> [EXERCISE] If a line in the records below contains the word "yellow", return that line.

===== RECORDS FOR THE TASK =====

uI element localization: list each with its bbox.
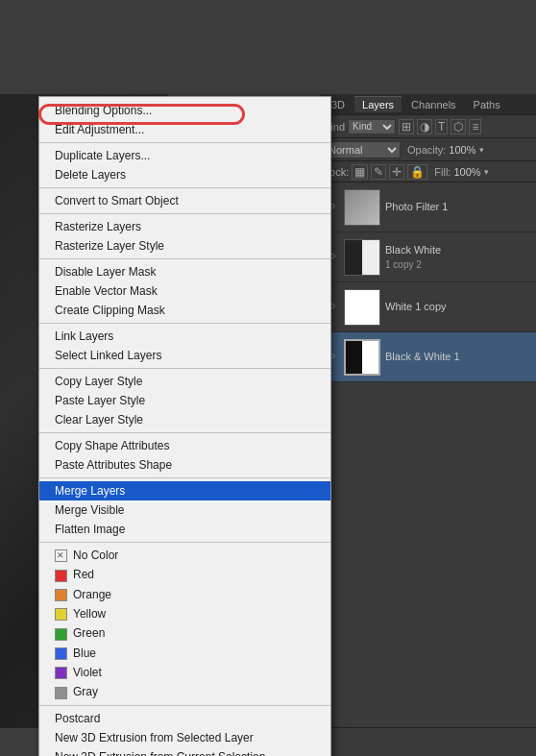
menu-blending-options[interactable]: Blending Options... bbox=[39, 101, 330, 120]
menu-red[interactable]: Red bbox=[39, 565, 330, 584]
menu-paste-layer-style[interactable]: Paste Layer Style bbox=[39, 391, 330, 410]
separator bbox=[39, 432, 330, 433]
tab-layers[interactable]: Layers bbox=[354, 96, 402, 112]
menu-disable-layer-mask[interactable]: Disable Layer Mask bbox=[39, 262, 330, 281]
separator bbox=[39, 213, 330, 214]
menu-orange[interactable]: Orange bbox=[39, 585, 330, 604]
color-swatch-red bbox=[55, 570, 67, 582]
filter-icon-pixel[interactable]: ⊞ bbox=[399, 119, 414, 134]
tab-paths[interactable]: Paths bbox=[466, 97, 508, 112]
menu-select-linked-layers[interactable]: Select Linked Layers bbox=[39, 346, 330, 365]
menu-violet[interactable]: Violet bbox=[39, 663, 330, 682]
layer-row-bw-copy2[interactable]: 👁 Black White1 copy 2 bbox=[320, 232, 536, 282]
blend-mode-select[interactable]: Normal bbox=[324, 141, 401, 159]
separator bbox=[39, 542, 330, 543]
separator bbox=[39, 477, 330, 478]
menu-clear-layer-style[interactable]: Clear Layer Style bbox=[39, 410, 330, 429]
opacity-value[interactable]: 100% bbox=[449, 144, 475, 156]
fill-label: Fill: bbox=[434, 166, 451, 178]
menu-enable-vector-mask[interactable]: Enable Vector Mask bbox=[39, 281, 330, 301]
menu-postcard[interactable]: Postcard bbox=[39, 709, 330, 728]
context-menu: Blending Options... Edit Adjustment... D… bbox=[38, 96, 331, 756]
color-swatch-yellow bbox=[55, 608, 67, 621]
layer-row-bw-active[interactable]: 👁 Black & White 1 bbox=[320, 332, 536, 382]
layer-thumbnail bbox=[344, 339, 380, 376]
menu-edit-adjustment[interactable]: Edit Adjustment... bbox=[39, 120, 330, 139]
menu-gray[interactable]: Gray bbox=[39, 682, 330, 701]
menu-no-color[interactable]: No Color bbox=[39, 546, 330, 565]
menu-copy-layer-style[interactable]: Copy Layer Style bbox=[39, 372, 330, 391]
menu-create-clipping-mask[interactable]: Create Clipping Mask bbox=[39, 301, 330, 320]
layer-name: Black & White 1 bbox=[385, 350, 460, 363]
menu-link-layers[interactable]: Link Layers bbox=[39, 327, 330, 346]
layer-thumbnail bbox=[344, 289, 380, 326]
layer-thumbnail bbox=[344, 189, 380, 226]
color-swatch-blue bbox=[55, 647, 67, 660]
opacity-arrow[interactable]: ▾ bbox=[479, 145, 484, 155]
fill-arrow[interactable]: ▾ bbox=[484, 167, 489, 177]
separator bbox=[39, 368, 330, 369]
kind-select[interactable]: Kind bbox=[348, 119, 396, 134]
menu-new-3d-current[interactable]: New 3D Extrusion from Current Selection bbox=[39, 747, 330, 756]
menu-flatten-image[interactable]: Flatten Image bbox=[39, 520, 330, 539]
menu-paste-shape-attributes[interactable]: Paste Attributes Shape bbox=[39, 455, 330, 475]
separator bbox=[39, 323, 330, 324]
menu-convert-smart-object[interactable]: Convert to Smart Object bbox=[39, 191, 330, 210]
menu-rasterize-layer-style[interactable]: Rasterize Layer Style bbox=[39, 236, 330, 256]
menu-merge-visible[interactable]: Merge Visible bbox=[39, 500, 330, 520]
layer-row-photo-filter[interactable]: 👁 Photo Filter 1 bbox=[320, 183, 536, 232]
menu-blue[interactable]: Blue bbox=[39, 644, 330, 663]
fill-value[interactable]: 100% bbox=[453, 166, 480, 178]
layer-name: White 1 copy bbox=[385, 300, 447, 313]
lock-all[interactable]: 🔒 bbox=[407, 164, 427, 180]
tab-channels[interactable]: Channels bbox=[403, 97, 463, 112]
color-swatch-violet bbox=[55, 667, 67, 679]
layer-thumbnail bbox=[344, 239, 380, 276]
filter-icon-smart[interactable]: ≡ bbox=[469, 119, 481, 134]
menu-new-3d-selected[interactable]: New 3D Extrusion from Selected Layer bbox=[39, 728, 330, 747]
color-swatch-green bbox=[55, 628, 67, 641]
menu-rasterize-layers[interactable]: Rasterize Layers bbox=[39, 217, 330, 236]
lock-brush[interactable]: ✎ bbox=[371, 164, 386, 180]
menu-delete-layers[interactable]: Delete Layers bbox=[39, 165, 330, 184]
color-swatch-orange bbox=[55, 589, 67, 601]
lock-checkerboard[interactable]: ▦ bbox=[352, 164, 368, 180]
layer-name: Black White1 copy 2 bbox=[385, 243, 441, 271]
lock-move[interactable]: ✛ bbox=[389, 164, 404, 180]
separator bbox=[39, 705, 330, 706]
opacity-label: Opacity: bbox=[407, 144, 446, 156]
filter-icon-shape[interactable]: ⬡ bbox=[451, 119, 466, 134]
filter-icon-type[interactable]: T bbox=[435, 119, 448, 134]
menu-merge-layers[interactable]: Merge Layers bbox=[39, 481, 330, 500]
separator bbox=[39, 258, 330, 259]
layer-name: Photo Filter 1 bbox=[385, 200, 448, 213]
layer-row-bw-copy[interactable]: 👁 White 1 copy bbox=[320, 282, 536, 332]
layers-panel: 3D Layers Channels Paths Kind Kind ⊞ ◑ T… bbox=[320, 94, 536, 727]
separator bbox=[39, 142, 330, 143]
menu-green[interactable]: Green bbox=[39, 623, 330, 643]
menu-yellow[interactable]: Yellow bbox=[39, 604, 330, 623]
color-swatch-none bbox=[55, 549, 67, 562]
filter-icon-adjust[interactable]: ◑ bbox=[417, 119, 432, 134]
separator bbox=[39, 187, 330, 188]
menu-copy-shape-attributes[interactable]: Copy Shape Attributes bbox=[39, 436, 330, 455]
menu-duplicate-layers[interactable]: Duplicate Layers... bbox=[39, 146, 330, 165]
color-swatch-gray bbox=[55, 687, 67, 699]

=====

> [ANSWER TO THIS PROBLEM]
color-swatch-yellow bbox=[55, 608, 67, 621]
menu-yellow[interactable]: Yellow bbox=[39, 604, 330, 623]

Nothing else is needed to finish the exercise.